I rejoice immoderately in the coming of Spring. A change that is also a return; what CS Lewis describes as “that union of change and permanence that we call rhythm.”

I also notice my astonishment at the passage of time, at the turn of seasons that seems swifter every year.  Human being is being in time; we know no other. Yet we are also innately at odds with time.  The poets are full of this anomaly. Marvell’s rueful ‘Had we but world enough and time...’ Shakespeare’s sense of time’s inexorable march, its bending sickle, its fell hand, its war with us. Moses, a man who lived one hundred and twenty years, forty of them tending sheep in Midian, another forty wandering, still found life bafflingly brief. In spite of long years of exile and futility, he could write that human life is “like grass which sprouts anew. In the morning it flourishes and sprouts anew; Toward evening it fades and withers away [...] soon it is gone and we fly away.”

If the arc of time is short, the character of time is blessed. Time is part of the created order: there was evening and morning, the first day. At the third hour, the sixth, the ninth. Remember the Sabbath, and keep it holy. Eugene Peterson says he grew up thinking end time was the only sacred time. He learned later that all time is sacred, is created. The encompassing rhythms of weeks, lunar months, years “call forth regularities of spring births, summer growth, autumn harvest, winter sleep. Creation time is rhythmic. We are immersed in rhythms.” Hearing the beat and cadence of these rhythms makes us “internalise orderliness and connectedness and resonance.”

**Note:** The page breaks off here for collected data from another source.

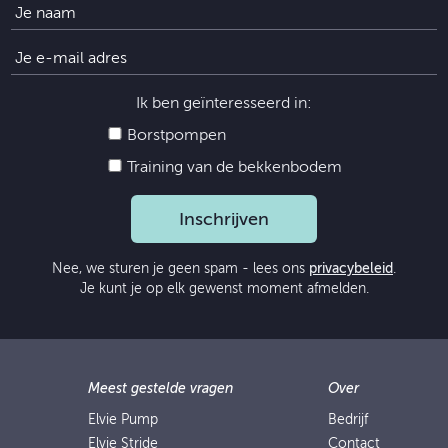
Ik ben geïnteresseerd in:
Borstpompen
Training van de bekkenbodem
Inschrijven
Nee, we sturen je geen spam - lees ons
privacybeleid
.
Je kunt je op elk gewenst moment afmelden.
Meest gestelde vragen
Over
Elvie Pump
Bedrijf
Elvie Stride
Contact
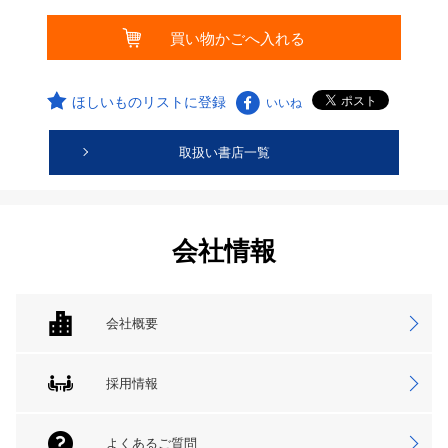
ほしいものリストに登録
いいね
取扱い書店一覧
会社情報
会社概要
採用情報
よくあるご質問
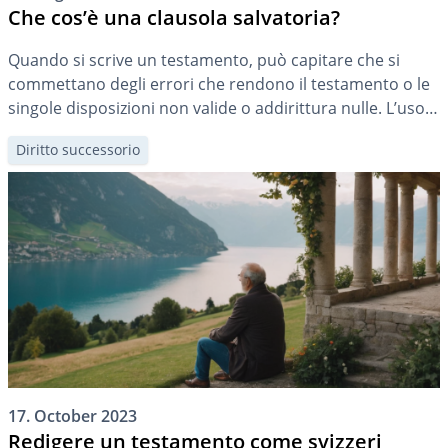
Che cos’è una clausola salvatoria?
Quando si scrive un testamento, può capitare che si
commettano degli errori che rendono il testamento o le
singole disposizioni non valide o addirittura nulle. L’uso
di una cosiddetta clausola salvatoria può fornire un
Diritto successorio
rimedio.
17. October 2023
Redigere un testamento come svizzeri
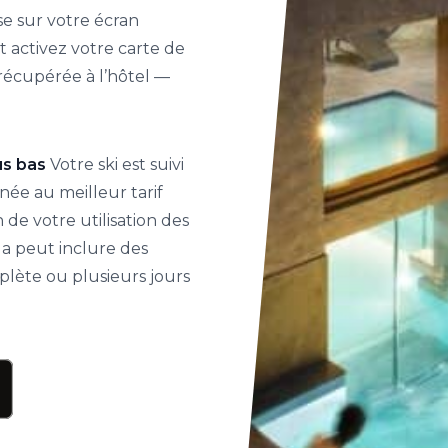
se sur votre écran
 activez votre carte de
e récupérée à l’hôtel —
lus bas
Votre ski est suivi
ée au meilleur tarif
 de votre utilisation des
la peut inclure des
plète ou plusieurs jours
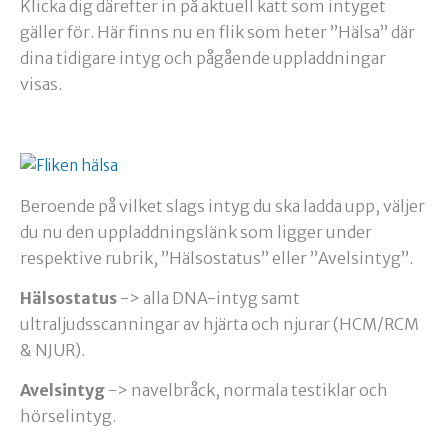
Klicka dig därefter in på aktuell katt som intyget
gäller för. Här finns nu en flik som heter ”Hälsa” där
dina tidigare intyg och pågående uppladdningar
visas.
Beroende på vilket slags intyg du ska ladda upp, väljer
du nu den uppladdningslänk som ligger under
respektive rubrik, ”Hälsostatus” eller ”Avelsintyg”.
Hälsostatus
-> alla DNA-intyg samt
ultraljudsscanningar av hjärta och njurar (HCM/RCM
& NJUR).
Avelsintyg
-> navelbråck, normala testiklar och
hörselintyg.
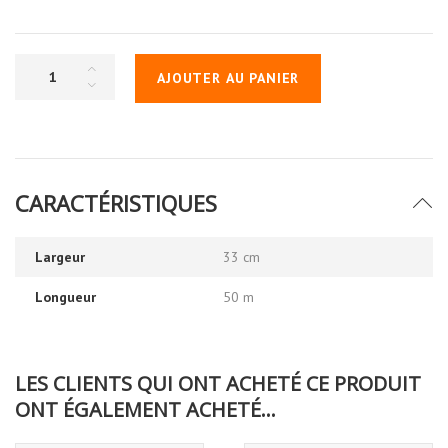
AJOUTER AU PANIER
CARACTÉRISTIQUES
Largeur
33 cm
Longueur
50 m
LES CLIENTS QUI ONT ACHETÉ CE PRODUIT
ONT ÉGALEMENT ACHETÉ...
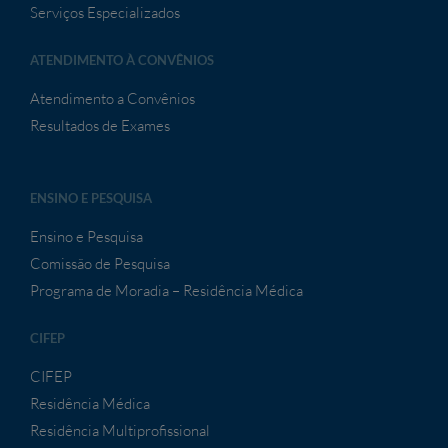
Serviços Especializados
ATENDIMENTO À CONVÊNIOS
Atendimento a Convênios
Resultados de Exames
ENSINO E PESQUISA
Ensino e Pesquisa
Comissão de Pesquisa
Programa de Moradia – Residência Médica
CIFEP
CIFEP
Residência Médica
Residência Multiprofissional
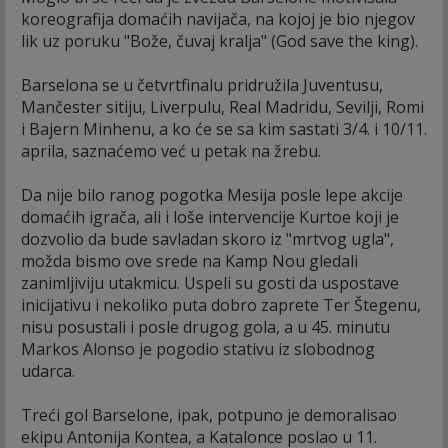
koreografija domaćih navijača, na kojoj je bio njegov
lik uz poruku "Bože, čuvaj kralja" (God save the king).
Barselona se u četvrtfinalu pridružila Juventusu,
Mančester sitiju, Liverpulu, Real Madridu, Sevilji, Romi
i Bajern Minhenu, a ko će se sa kim sastati 3/4. i 10/11.
aprila, saznaćemo već u petak na žrebu.
Da nije bilo ranog pogotka Mesija posle lepe akcije
domaćih igrača, ali i loše intervencije Kurtoe koji je
dozvolio da bude savladan skoro iz "mrtvog ugla",
možda bismo ove srede na Kamp Nou gledali
zanimljiviju utakmicu. Uspeli su gosti da uspostave
inicijativu i nekoliko puta dobro zaprete Ter Štegenu,
nisu posustali i posle drugog gola, a u 45. minutu
Markos Alonso je pogodio stativu iz slobodnog
udarca.
Treći gol Barselone, ipak, potpuno je demoralisao
ekipu Antonija Kontea, a Katalonce poslao u 11.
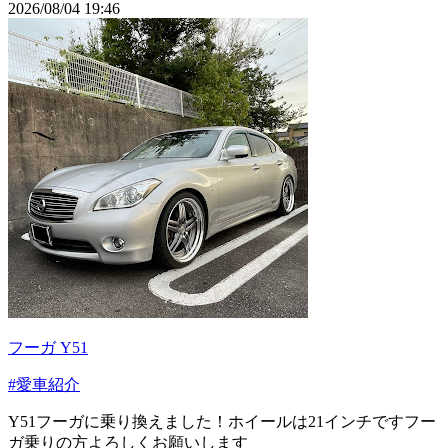
2026/08/04 19:46
フーガ Y51
#愛車紹介
Y51フーガに乗り換えました！ホイールは21インチですフー
ガ乗りの方よろしくお願いします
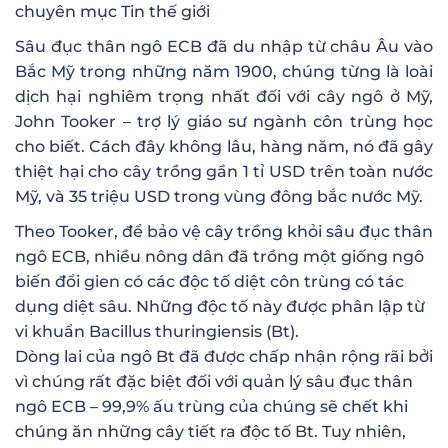
chuyên mục
Tin thế giới
Sâu đục thân ngô ECB đã du nhập từ châu Âu vào
Bắc Mỹ trong những năm 1900, chúng từng là loài
dịch hại nghiêm trọng nhất đối với cây ngô ở Mỹ,
John Tooker – trợ lý giáo sư ngành côn trùng học
cho biết. Cách đây không lâu, hàng năm, nó đã gây
thiệt hại cho cây trồng gần 1 tỉ USD trên toàn nước
Mỹ, và 35 triệu USD trong vùng đông bắc nước Mỹ.
Theo Tooker, để bảo vệ cây trồng khỏi sâu đục thân
ngô ECB, nhiều nông dân đã trồng một giống ngô
biến đổi gien có các độc tố diệt côn trùng có tác
dụng diệt sâu. Những độc tố này được phân lập từ
vi khuẩn Bacillus thuringiensis (Bt).
Dòng lai của ngô Bt đã được chấp nhận rộng rãi bởi
vì chúng rất đặc biệt đối với quản lý sâu đục thân
ngô ECB – 99,9% ấu trùng của chúng sẽ chết khi
chúng ăn những cây tiết ra độc tố Bt. Tuy nhiên,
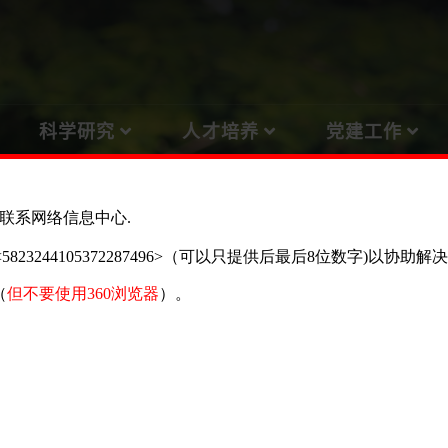
科学研究
人才培养
党建工作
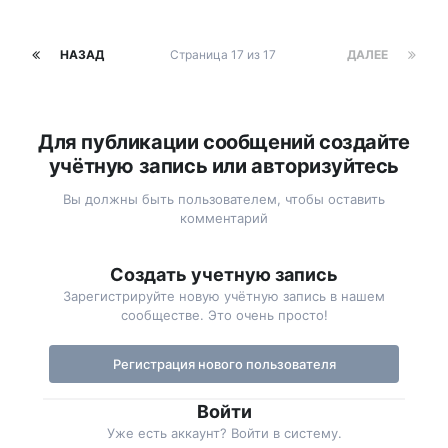
НАЗАД
Страница 17 из 17
ДАЛЕЕ
Для публикации сообщений создайте
учётную запись или авторизуйтесь
Вы должны быть пользователем, чтобы оставить
комментарий
Создать учетную запись
Зарегистрируйте новую учётную запись в нашем
сообществе. Это очень просто!
Регистрация нового пользователя
Войти
Уже есть аккаунт? Войти в систему.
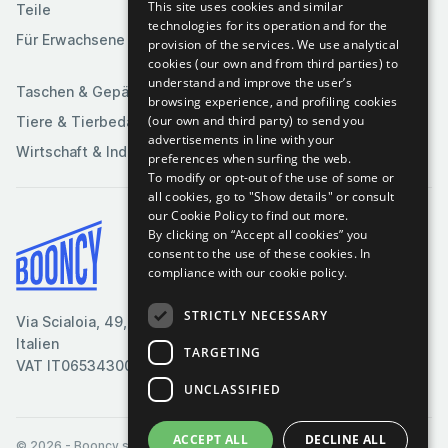
This site uses cookies and similar
Teile
Spielzeuge &
Medien
technologies for its operation and for the
Spiele
Für Erwachsene
provision of the services. We use analytical
Sportartikel
cookies (our own and from third parties) to
understand and improve the user’s
Taschen & Gepäck
browsing experience, and profiling cookies
(our own and third party) to send you
Tiere & Tierbedarf
advertisements in line with your
Wirtschaft & Industrie
preferences when surfing the web.
To modify or opt-out of the use of some or
all cookies, go to "Show details" or consult
our Cookie Policy to find out more.
By clicking on “Accept all cookies” you
Bedingungen & Konditionen
consent to the use of these cookies.
In
compliance with our cookie policy.
Cookie-Richtlinie
Datenschutzrichtlinie
STRICTLY NECESSARY
Via Scialoia, 49, Florenz,
Kontaktiere uns
Italien
TARGETING
VAT IT06534300485
UNCLASSIFIED
ACCEPT ALL
DECLINE ALL
© 2026
- Booncy srl - VAT IT06534300485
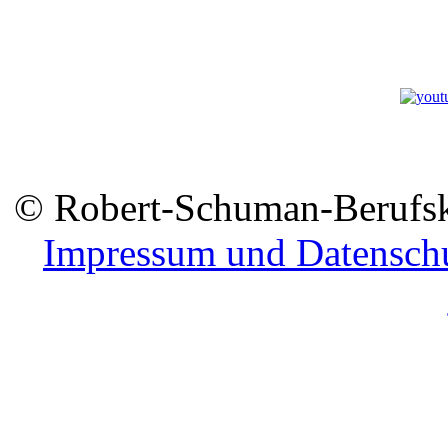
© Robert-Schuman-Berufsko
Impressum und Datensch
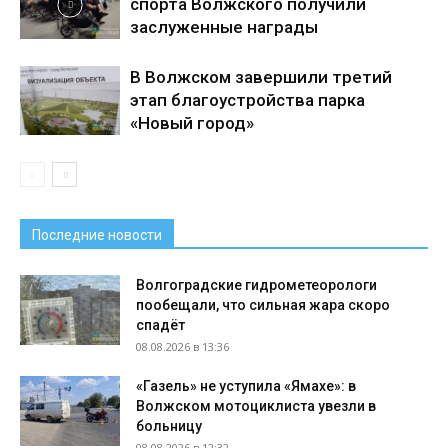
спорта Волжского получили
заслуженные награды
В Волжском завершили третий
этап благоустройства парка
«Новый город»
Последние новости
Волгоградские гидрометеорологи
пообещали, что сильная жара скоро
спадёт
08.08.2026 в 13:36
«Газель» не уступила «Ямахе»: в
Волжском мотоциклиста увезли в
больницу
08.08.2026 в 12:32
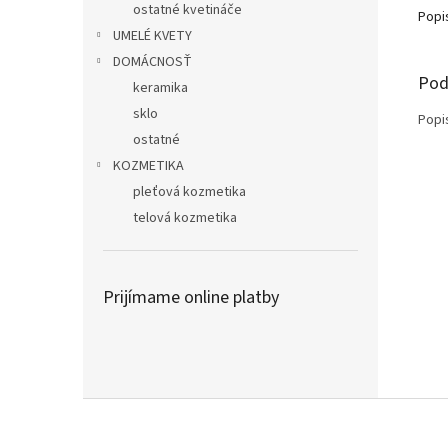
ostatné kvetináče
Popi
UMELÉ KVETY
DOMÁCNOSŤ
Pod
keramika
sklo
Popi
ostatné
KOZMETIKA
pleťová kozmetika
telová kozmetika
Prijímame online platby
Z
á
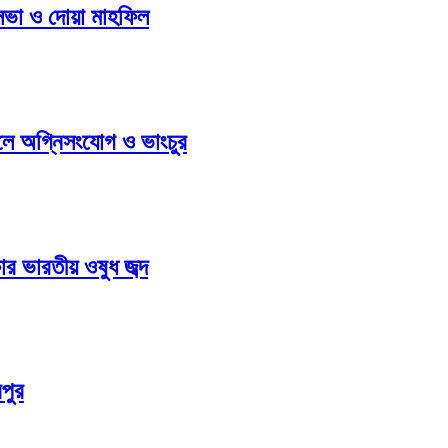
 সভা ও দোয়া মাহফিল
ুলে অগ্নিসংযোগ ও ভাংচুর
ার ভারতীয় ওষুধ জব্দ
পুর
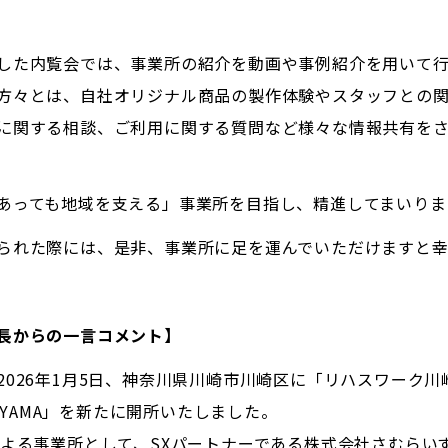
した内覧会では、事業所の紹介を動画や事例紹介を用いて
方々とは、自社オリジナル商品の製作体験やスタッフとの
に関する相談、ご利用に関する質問など様々な情報共有を
あっても地域を支える」事業所を目指し、精進してまいりま
られた際には、是非、事業所に足を運んでいただけますと幸
長からの一言コメント】
2026年1月5日、神奈川県川崎市川崎区に「リハスワーク川
ONEYAMA」を新たに開所いたしました。
による事業所として、SXパートナーである株式会社さむらい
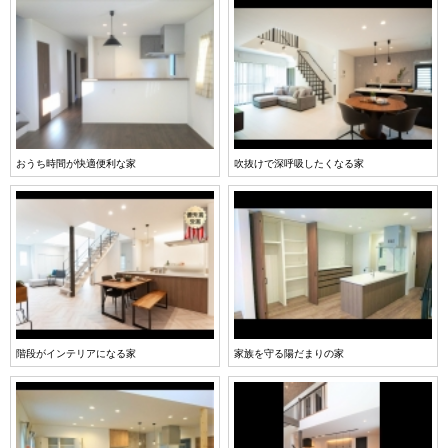
おうち時間が快適便利な家
吹抜けで深呼吸したくなる家
階段がインテリアになる家
家族を守る陽だまりの家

So the passage of time, if quick, is also life and breath to us. We know no other. Galileo found it lovely: “It is my opinion that the Earth is very noble and admirable, by reason of so many and so different alterations, mutations, generations &c which are incessantly made therein; and if without being subject to any alteration, it had been all one vast heap of sand, a mass of Jasper...wherein nothing had ever grown, altered, or changed, I should have esteemed it a lump...full of idleness...superfluous, and as if it had never been in nature...a dead creature.”

So time that makes us mutable makes us beautiful. It is time that brings spring at the death of winter, that marries change and permanence. Time that carries us round the sun, more swiftly every year. Time, which takes and kills all we know as life, is life as we know it.